Die Datenschutz-Folgenabschätzung ist ihrem Wesen nach der Vorabkontrolle des Bundesdatenschutzgesetzes gleichzustellen und soll in Konstellationen, in denen die Datenverarbeitung ein erhöhtes Eingriffspotential aufweist, den Schutz erhöhen.
In der Gesamtbetrachtung der neuen Regelung der EU-DSGVO zur Videobetrachtung wird unter Datenschützern vielfach die Frage diskutiert, ob künftig durch die nun eher „generischen“ Regelungen eventuell geringere datenschutzrechtliche Anforderungen an die Zulässigkeit einer Videoüberwachung gestellt werden. Denn was genau unter den Voraussetzungen „systematisch“ und „umfangreich“ zu verstehen ist, geht aus der EU-DSGVO jedenfalls nicht hervor. Die Begriffe lassen einen erheblichen Interpretationsspielraum zu.

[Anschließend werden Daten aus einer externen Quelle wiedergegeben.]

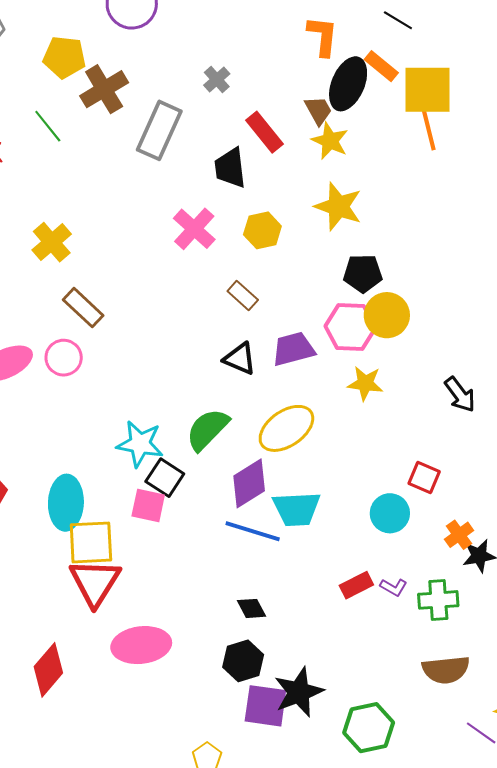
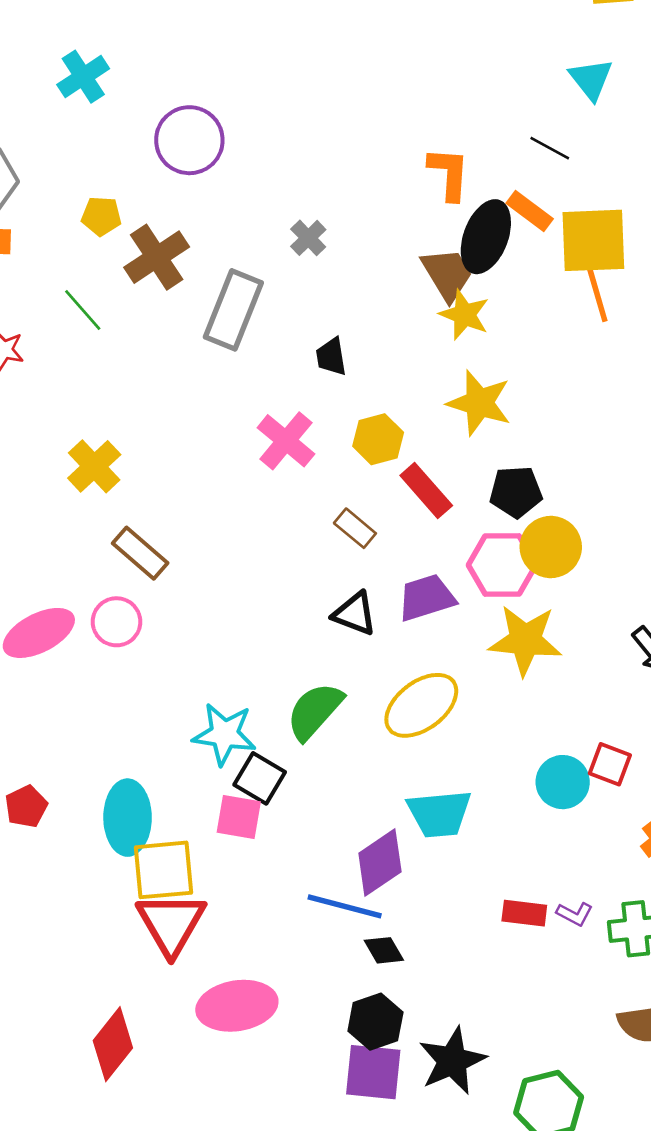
yellow pentagon: (64, 57) -> (101, 216), size x0.7
brown trapezoid: (318, 110) -> (447, 274), size x1.4
red rectangle: (264, 132) -> (426, 490), moved
black trapezoid: (230, 168) -> (331, 357), size x0.7
yellow star: (365, 383) -> (525, 640), size x1.5
purple diamond: (249, 483) -> (380, 862), moved
cyan circle: (390, 513) -> (563, 782), moved
blue line: (253, 531) -> (345, 906), moved
red rectangle: (356, 585) -> (524, 913), turned 36
purple square: (265, 706) -> (373, 1072), moved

Aus den Fachkreisen eine abschließende rechtliche Bewertung der komplexen Frage der künftigen datenschutzrechtlichen Anforderungen an die Zulässigkeit einer Videoüberwachung zu entnehmen ist zum jetzigen Zeitpunkt nur schwer oder noch gar nicht möglich. Man wird die Umsetzung in der Praxis abwarten müssen.
Geringere datenschutzrechtliche Anforderungen an die Zulässigkeit einer Videoüberwachung jedoch und damit einhergehend eine eventuelle unverhältnismäßige Ausweitung dieser an öffentlichen Orten kann meines Erachtens nur zu einer massiven und unverhältnismäßigen Einschränkung des Rechts auf informationelle Selbstbestimmung führen.
Eine erhebliche Rolle wird hier voraussichtlich den datenschutzrechtlichen Aufsichtsbehörden zufallen. Gemäß Artikel 35 Abs. 4 EU-DSGVO ist es deren Aufgabe, eine Liste mit Datenverarbeitungsprozessen zu erstellen, die einer Datenschutz-Folgenabschätzung unterworfen werden müssen. Denkbar ist, dass hier die Begriffe „systematisch“ und „umfangreich“ in einer Form ausgelegt werden, die faktisch dann doch – wieder – dazu führen wird, dass jede Videoüberwachung einer besonderen Kontrolle unterliegt.